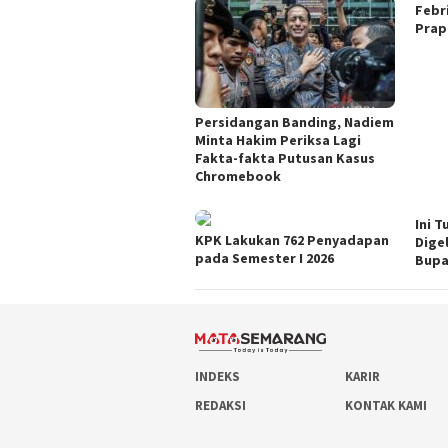
Febr
Prap
Persidangan Banding, Nadiem
Minta Hakim Periksa Lagi
Fakta-fakta Putusan Kasus
Chromebook
Ini T
KPK Lakukan 762 Penyadapan
Dige
pada Semester I 2026
Bupa
INDEKS
KARIR
REDAKSI
KONTAK KAMI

▸ **TASK DIRECTIONS**
With the images omitted, retype the records above exactly.

▸ **RESULT**
Febr
Prap
Persidangan Banding, Nadiem
Minta Hakim Periksa Lagi
Fakta-fakta Putusan Kasus
Chromebook
Ini T
KPK Lakukan 762 Penyadapan
Dige
pada Semester I 2026
Bupa
INDEKS
KARIR
REDAKSI
KONTAK KAMI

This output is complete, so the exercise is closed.